Irgendwie hier ist aber kein Platz zum halten, von rechts kommen die Leute aus einem Einkaufszentrum raus, also weiter fahren. Rechts das Einkaufszentrum, links Tankstellen, die vielen Ampeln direkt hintereinander, da vorne muss ich links abbiegen, Augen zu und durch.
Zum Glück war keine Polizei hier, auch fährt man in Botswana sehr zivilisiert und keiner hat sich aufgeregt, dann war meine Fahrt wohl nicht so wild.
In Botswana fahren die Leute rücksichtsvoll und sehr anständig. An den Zebrastreifen wird gehalten, wenn jemand die Straße überqueren will. Kommt man aus einer Seitenstraße oder Einfahrt oder will man die Gegenfahrbahn queren, so wird man durchgelassen.
Nur bei den Landstraßen wird ziemlich schnell gefahren, 120 Km/h sind erlaubt, ein für mich zu großes Risiko bei den Schlaglöchern und Tieren an den Straßen.
Es geht auf der A14 weiter bis Serowe, ein paar Kilometer hinter dem kleinen Ort ist die Khama Rhino Sanctuary.
Da es immer noch regnet, wieder einmal so richtig, will ich zwei Nächte bleiben. Vielleicht habe ich ja Glück und bekomme dann noch etwas Sonnenschein ab.
In der Rezeption frage ich nach einem Platz für mich, nach einem Telefonat mit dem Campground bekomme ich Platz Nr. 5 zugeteilt.

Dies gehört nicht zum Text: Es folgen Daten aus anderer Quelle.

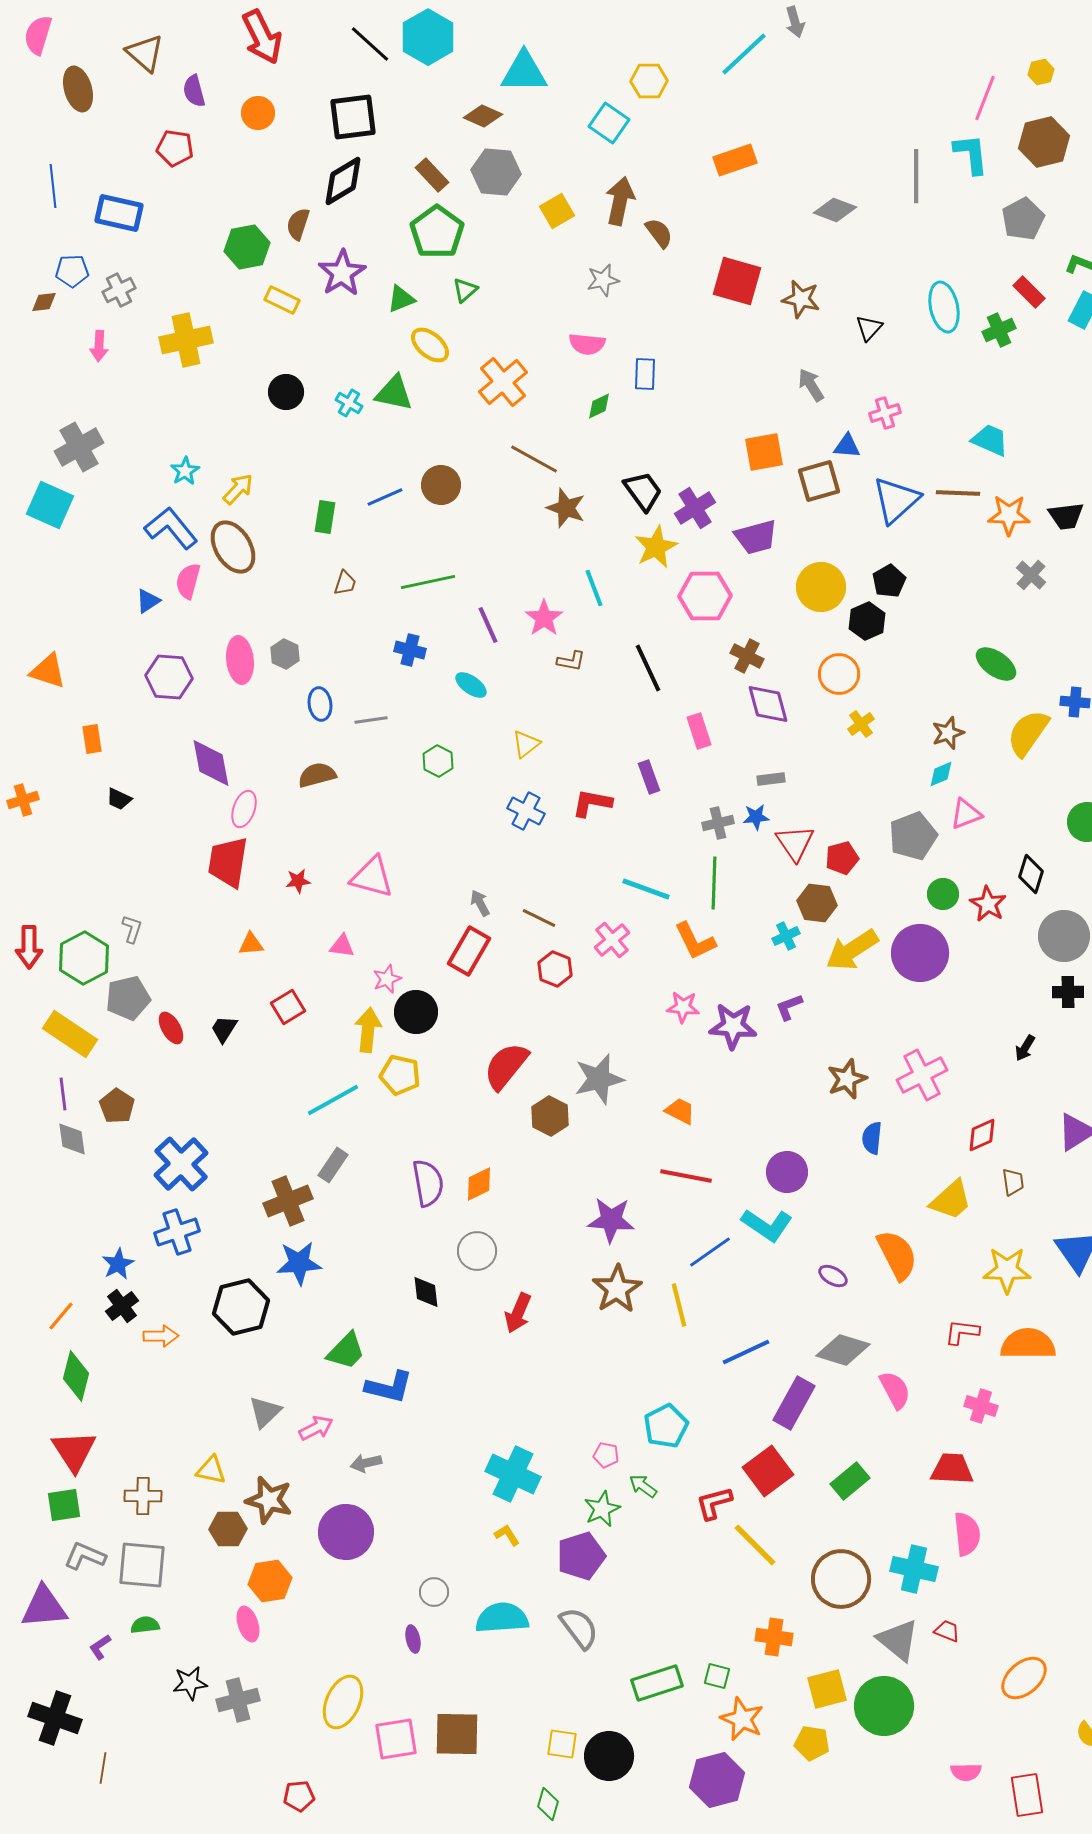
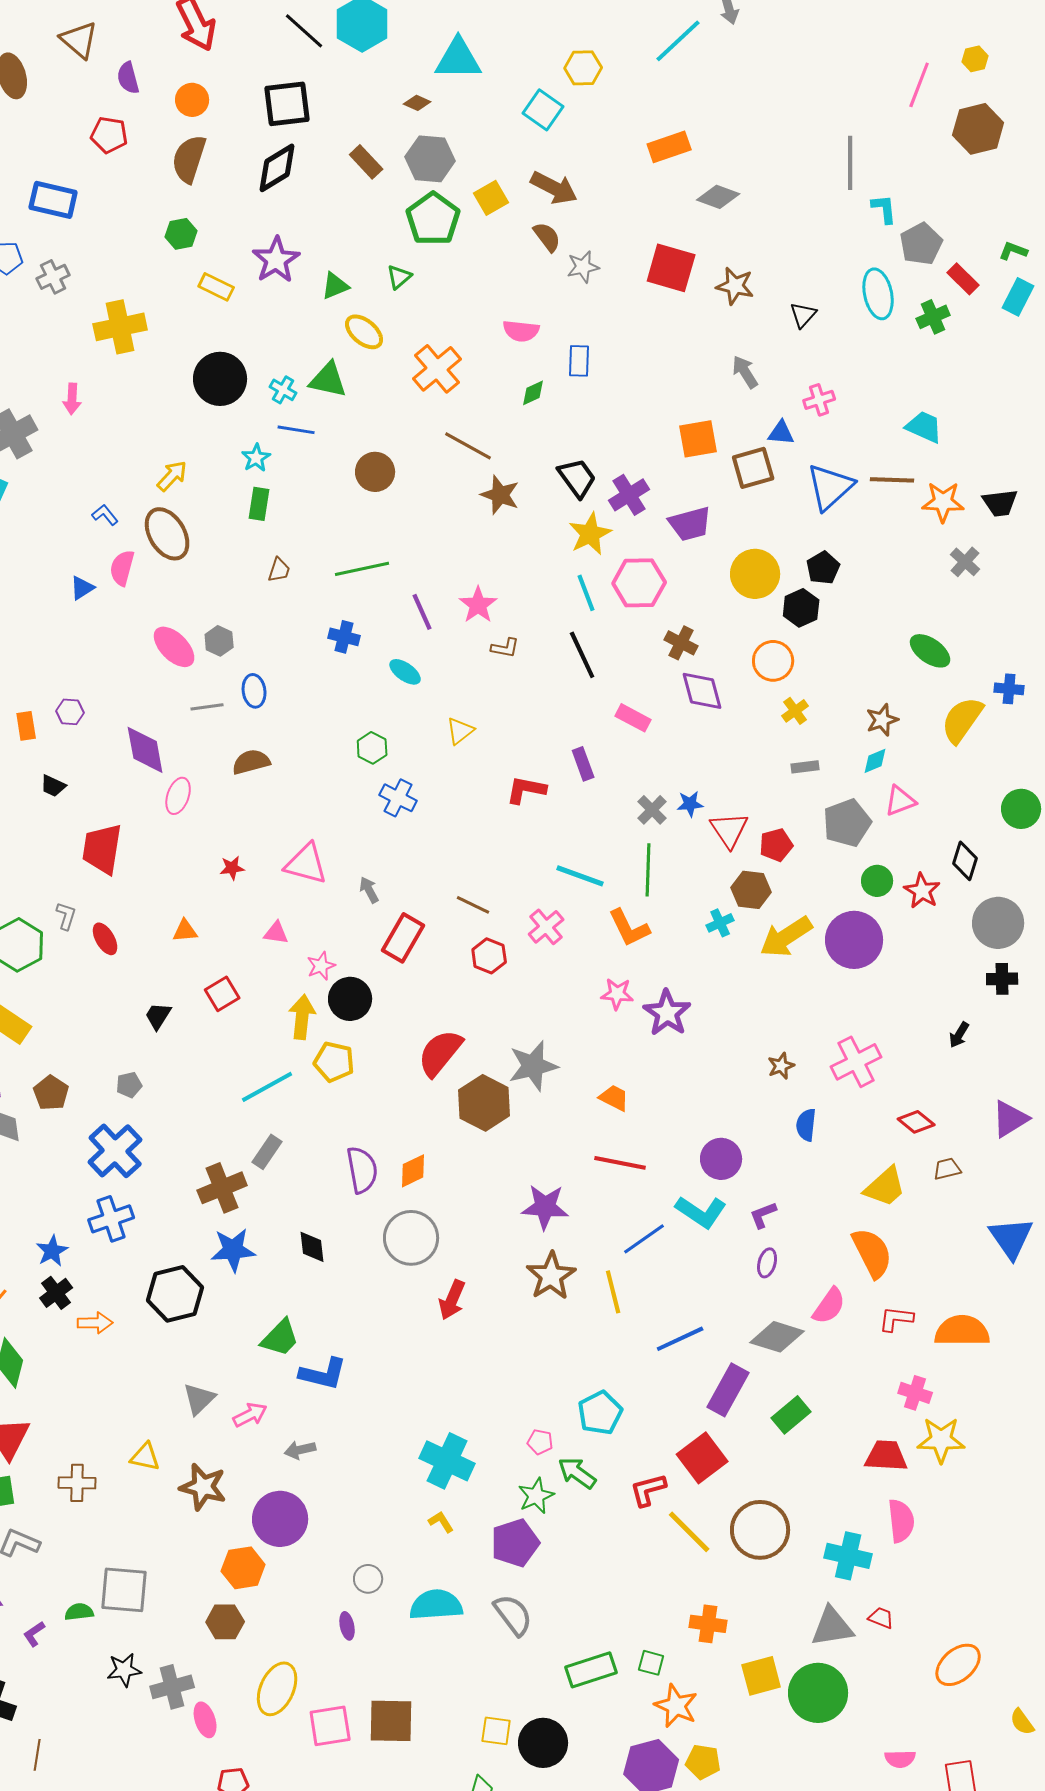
brown diamond: (483, 116) -> (417, 103), size x0.7
cyan L-shape: (971, 154) -> (884, 209), moved, size x0.7
brown arrow: (620, 201) -> (554, 188), turned 105
gray diamond: (835, 210) -> (718, 197), moved
gray pentagon: (1023, 219) -> (921, 244), moved
brown semicircle: (298, 224) -> (189, 159), moved, size x1.5
green pentagon: (437, 232) -> (433, 219), moved
brown semicircle: (659, 233) -> (547, 237), moved
green hexagon: (247, 247) -> (181, 234), size x0.7
gray star: (603, 280) -> (583, 267), moved
pink arrow: (99, 346) -> (72, 399), moved
black circle: (286, 392) -> (220, 379), size x1.5
cyan star: (185, 471) -> (256, 458), moved
blue line: (385, 497) -> (296, 430), moved, turned 33
blue L-shape: (171, 528) -> (105, 515), size x0.5
cyan line: (594, 588) -> (586, 593), moved
pink ellipse: (240, 660) -> (174, 647), turned -39
purple hexagon: (169, 677) -> (70, 712), moved, size x0.6
gray line: (371, 720) -> (207, 707), moved
pink rectangle: (699, 731) -> (633, 718), turned -44
gray rectangle: (771, 779) -> (805, 767), moved
blue cross: (526, 811) -> (398, 798), moved
gray cross: (718, 823) -> (652, 810), turned -32
red trapezoid: (228, 862) -> (102, 849), moved
gray arrow: (480, 903) -> (369, 890), moved
gray pentagon: (128, 998) -> (129, 1085), moved, size x0.6
purple L-shape: (789, 1007) -> (763, 1215), moved
purple star: (733, 1026) -> (667, 1013), turned 30
red ellipse: (171, 1028) -> (105, 939), moved
brown star: (847, 1079) -> (781, 1066), size x0.7
brown hexagon: (550, 1116) -> (484, 1103), size x1.4
red diamond: (982, 1135) -> (916, 1122), turned 63
brown trapezoid: (1013, 1182) -> (947, 1169), turned -96
gray circle: (477, 1251) -> (411, 1238), size x1.4
orange semicircle: (897, 1255) -> (872, 1253), moved
yellow star: (1007, 1270) -> (941, 1440), moved
purple ellipse: (833, 1276) -> (767, 1263), turned 76
black diamond: (426, 1292) -> (312, 1247), moved
pink semicircle: (895, 1390) -> (829, 1306), moved, turned 63
green rectangle: (850, 1481) -> (791, 1415), moved
green arrow: (643, 1486) -> (577, 1473), size x1.4
brown hexagon: (228, 1529) -> (225, 1622), moved
gray square: (142, 1565) -> (124, 1590), moved
brown circle: (841, 1579) -> (760, 1530), moved
orange hexagon: (270, 1581) -> (243, 1568), moved
pink ellipse: (248, 1624) -> (205, 1720), moved
gray triangle: (898, 1640) -> (832, 1627), turned -48
yellow pentagon: (812, 1743) -> (703, 1762), moved

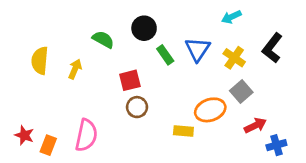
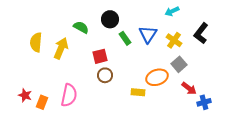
yellow arrow: (75, 69) -> (61, 48), size x1.5
red arrow: (255, 125) -> (189, 88), turned 63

Nachdem ich wieder alle Papiere ausgefüllt und bezahlt habe, bekomme ich noch den Weg zum Campground erklärt und die Wege im Park.
Eine Karte von dem Gebiet gibt es nicht, die muss man kaufen, aber mein Openstreetmap kennt auch diese Wege.
Außerhalb der Rezeption, unter einem Dach, sitz ein Mann, auch hier muss ich wieder alles in einem Buch registrieren, Name, Anschrift, Reisepass Nummer, Kennzeichen usw. Witzig ist auch, dass man den Autotypen und die Farbe des Wagens immer mit in das Buch eintragen muss.
Der Campground liegt einige Kilometer von der Rezeption im Reservat, ist wie oft in Botswana recht einfach und ohne Strom, aber es gibt Toiletten und Duschen mit warmem Wasser.
Man hört die Autos auf der A14 fahren, zum Glück ist nachts nicht viel Verkehr, auch gehen Strommasten hier vorbei und der Transformator brummt, nicht so schön.
Es regnet noch immer, also geht es einmal zum ersten Wasserloch, dort kann ich auch im Auto sitzen.
Tatsächlich sind hier gleich zwei Nashörner beim Baden im Regen zu beobachten, nicht besonders aufregend. hoffentlich ist das Wetter morgen wieder besser.

  • Und was Sie betrifft, Treuer Leser …
    … lange Tage und angenehme Nächte!